> _TASK_:
Copy every record word for word. Pictures are not part of the copy.

Entries taken from a collection:

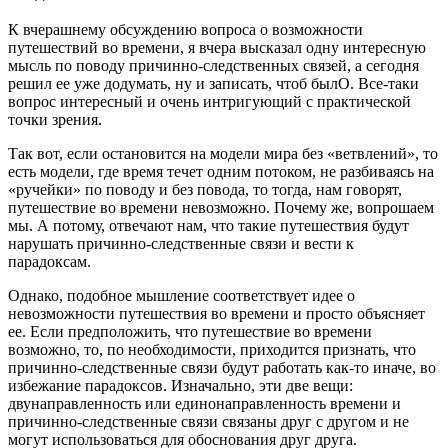
К вчерашнему обсуждению вопроса о возможности
путешествий во времени, я вчера высказал одну интересную
мысль по поводу причинно-следственных связей, а сегодня
решил ее уже додумать, ну и записать, чтоб былО. Все-таки
вопрос интересный и очень интригующий с практической
точки зрения.
Так вот, если остановится на модели мира без «ветвлений», то
есть модели, где время течет одним потоком, не разбиваясь на
«ручейки» по поводу и без повода, то тогда, нам говорят,
путешествие во времени невозможно. Почему же, вопрошаем
мы. А потому, отвечают нам, что такие путешествия будут
нарушать причинно-следственные связи и вести к
парадоксам.
Однако, подобное мышление соответствует идее о
невозможности путешествия во времени и просто объясняет
ее. Если предположить, что путешествие во времени
возможно, то, по необходимости, приходится признать, что
причинно-следственные связи будут работать как-то иначе, во
избежание парадоксов. Изначально, эти две вещи:
двунаправленность или единонаправленность времени и
причинно-следственные связи связаны друг с другом и не
могут использоваться для обоснования друг друга.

> _SOLUTION TO THE PROBLEM_:
К вчерашнему обсуждению вопроса о возможности
путешествий во времени, я вчера высказал одну интересную
мысль по поводу причинно-следственных связей, а сегодня
решил ее уже додумать, ну и записать, чтоб былО. Все-таки
вопрос интересный и очень интригующий с практической
точки зрения.
Так вот, если остановится на модели мира без «ветвлений», то
есть модели, где время течет одним потоком, не разбиваясь на
«ручейки» по поводу и без повода, то тогда, нам говорят,
путешествие во времени невозможно. Почему же, вопрошаем
мы. А потому, отвечают нам, что такие путешествия будут
нарушать причинно-следственные связи и вести к
парадоксам.
Однако, подобное мышление соответствует идее о
невозможности путешествия во времени и просто объясняет
ее. Если предположить, что путешествие во времени
возможно, то, по необходимости, приходится признать, что
причинно-следственные связи будут работать как-то иначе, во
избежание парадоксов. Изначально, эти две вещи:
двунаправленность или единонаправленность времени и
причинно-следственные связи связаны друг с другом и не
могут использоваться для обоснования друг друга.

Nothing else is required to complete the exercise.